Friday, March 20, 2009

password:**********

don't you love the unexpected? two days ago i booted my laptop and was greeted with a single error message. it locked the computer so i wound up having to manually cut the power and then reboot. this time, it didn't shut down, but boy oh boy did my anti-virus software have a few things to say to me. i was on my rather slow computer for about a minute and suddenly my desktop was a mosaic of virus alerts and messages stating that messages i had sent were not delivered because the respective recipient e-mail noted it as spam. which of course it was.

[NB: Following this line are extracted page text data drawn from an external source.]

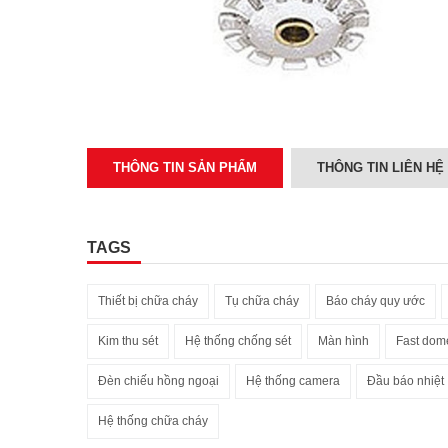
THÔNG TIN SẢN PHẨM
THÔNG TIN LIÊN HỆ
TAGS
Thiết bị chữa cháy
Tụ chữa cháy
Báo cháy quy ước
Kim thu sét
Hệ thống chống sét
Màn hình
Fast dom
Đèn chiếu hồng ngoại
Hệ thống camera
Đầu báo nhiệt
Hệ thống chữa cháy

so, it seemed that somehow someone had attempted to use my computer as a spam server. i enlisted brad (my resident computer whiz roommate) and we began file hunting to try to destroy the virus. we were moderately successful. after the virus alert's ten minute cycle of alerting me that "my" e-mails were undelivered, we explored and found "s.exe", which was mysteriously installed earlier that day. i'm still not sure how exactly i downloaded this file without realizing it, but oh well. anyway, eventually we killed the file and anything touching it so we could actually operate the computer as with the file still up it insisted on keeping full demand of my processor. we cleaned the place out and were finally able to reboot in safe mode.

blessed be the computer engineer who was the cause of the "system restore" feature. he (or she, to be fair) has saved my digital heinie more times than i can count, so thanks.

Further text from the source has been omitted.